Wreath laying for lost Kiwi soldiers
A wreath is to be laid in memory of 11 cousins who have never returned home.
Auckland couple Stan and Kathy Hansen are preparing to journey to Ypres, Belgium to represent the family at a formal wreath laying ceremony on October 12 at the Menin Gate Memorial.
The Hansens, from Pt Chevalier, will be accompanied by other members of their family.
October 12 is the 99th anniversary of New Zealand’s greatest military disaster.
‘‘On October 12 1917, 845 New Zealanders were killed in one day in Passchendaele in Belgium.
‘‘This was the greatest loss of life in a single day in New Zealand’s history and resulted in significant losses for the extended Hansen family,’’ Stan says.
Forty-two young men from the Hansen family served in the New Zealand Expeditionary Force and the Australian Imperial Force.
‘‘Of these 42 men, 14 died and 11 remain buried in either France or Belgium.
‘‘It is these 11 Hansen men, cousins of my father, who never returned to New Zealand that I will be honouring with the laying of the wreath,’’ Stan says.
‘‘I feel incredibly honoured to have been invited to lay the wreath at the Menin Gate on behalf of these family members.’’

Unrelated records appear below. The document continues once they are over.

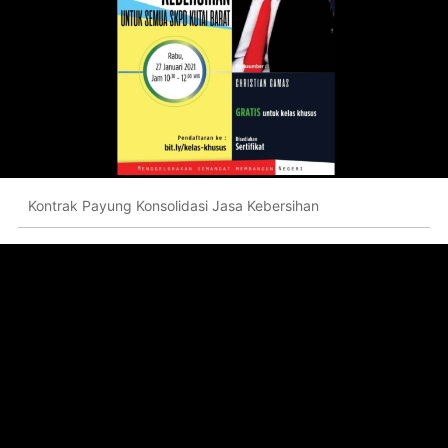
Kontrak Payung Konsolidasi Jasa Kebersihan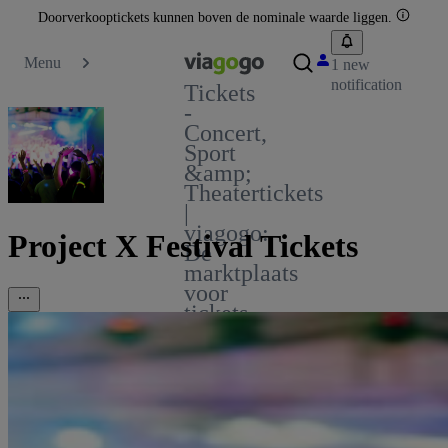
Doorverkooptickets kunnen boven de nominale waarde liggen.
Menu
1 new
notification
Tickets
-
Concert,
Sport
&amp;
Theatertickets
|
viagogo:
Project X Festival Tickets
De
marktplaats
voor
tickets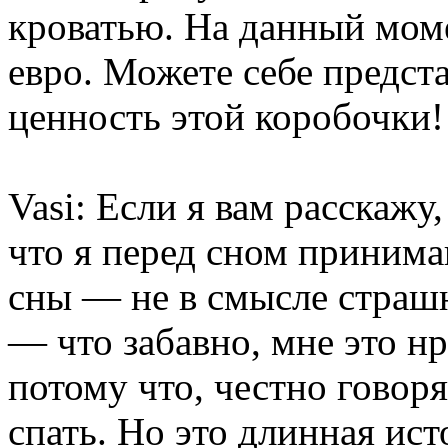
кроватью. На данный моме
евро. Можете себе предста
ценность этой коробочки!
Vasi: Если я вам расскажу
что я перед сном приним
сны — не в смысле страш
— что забавно, мне это нр
потому что, честно говоря
спать. Но это длинная ист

The Menin Gate Memorial to the Missing is dedicated to the British and Commonwealth soldiers who were killed in the Ypres salient of World War I.
It’s reserved for those whose graves are unknown.
‘‘The memorial is engraved with the 54,389 soldiers’ names who have no known graves,’’ Stan says.
While in Europe Stan and Kathy will retrace the footsteps of Stan’s father, Lieutenant Bert Hansen.
Bert was taken by the Germans as a prisoner of war in 1918.
Kathy is a family historian and author. She was honoured this year with a Queen’s Service Medal (QSM) for her services to historical research.
With the support of researchers in Belgium and review of Bert Hansen’s memoir, Kathy will publish a book next year.
It will feature Bert Hansen’s two escapes from German prisons in 1918.
Stan and Kathy Hansen will represent the family at a ceremony at the Menin Gate Memorial in Ypres, Belgium.